Anti-Inflammatory Diet References:
Marcason, W. What is the anti-inflammatory diet? J. Am. Diet. Assoc. 2010, 110, 1780.
Jiang Y, Wu SH, Shu XO, Xiang YB, Ji BT, Milne GL, Cai Q, Zhang X, Gao YT, Zheng W, et al. Cruciferous vegetable intake is inversely correlated with circulating levels of proinflammatory markers in women. J Acad Nutr Diet 2014;114:700–8, e2.
Vannice G, Rasmussen H. 2014. Position of the academy of nutrition and dietetics: dietary fatty acids for healthy adults. J Acad Nutr Diet. 114:136–153.
McKinley-Barnard et al.: The effects of a botanical anti- inflammatory nutritional supplement while participating in a resistance training program on indices of body composition and metabolic, cardiovascular, muscular, and hemodynamic function in obese females. Journal of the International Society of Sports Nutrition 2015 12(Suppl 1):P40. https://jissn.biomedcentral.com/articles/10.1186/1550-2783-12-S1-P40
Altman & Marcussen, (2001). Effects of a ginger extract on knee pain in patients with osteoarthritis, Arthritis and Rheumatism, 44(11), 2531-2538.

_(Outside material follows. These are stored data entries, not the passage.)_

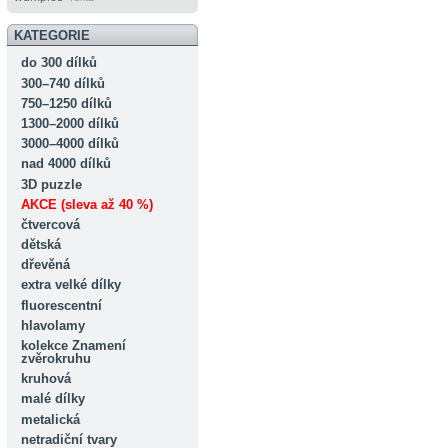
KATEGORIE
do 300 dílků
300–740 dílků
750–1250 dílků
1300–2000 dílků
3000–4000 dílků
nad 4000 dílků
3D puzzle
AKCE (sleva až 40 %)
čtvercová
dětská
dřevěná
extra velké dílky
fluorescentní
hlavolamy
kolekce Znamení
zvěrokruhu
kruhová
malé dílky
metalická
netradiční tvary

Nassar, Erika, Jen Morellion, Geoffrey Hudson, Brian Shelmadine, Julie Culbertson, Thomas Buford, Richard Kreider, and Darryn Willoughby. “Effects of Ingesting a Thermogenic/anti-inflammatory Supplement While Participating in a Resistance Training Program on Indices of Body Composition and Metabolic, Cardiovascular, Muscular, and Hemodynamic Function in Overweight Females.” Journal of the International Society of Sports Nutrition 5.Suppl 1 (2008): n. pag. Web.

Bloomer, Richard J., Michael J. Falvo, Brian K. Schilling, and Webb A. Smith. “Prior Exercise and Antioxidant Supplementation: Effect on Oxidative Stress and Muscle Injury.” Journal of the International Society of Sports Nutrition 4.1 (2007): 9. Web.

Khan TA, Sievenpiper JL. Controversies about sugars: results from systematic reviews and meta-analyses on obesity, cardiometabolic disease and diabetes. European Journal of Nutrition. 2016;55(Suppl 2):25-43. doi:10.1007/s00394-016-1345-3.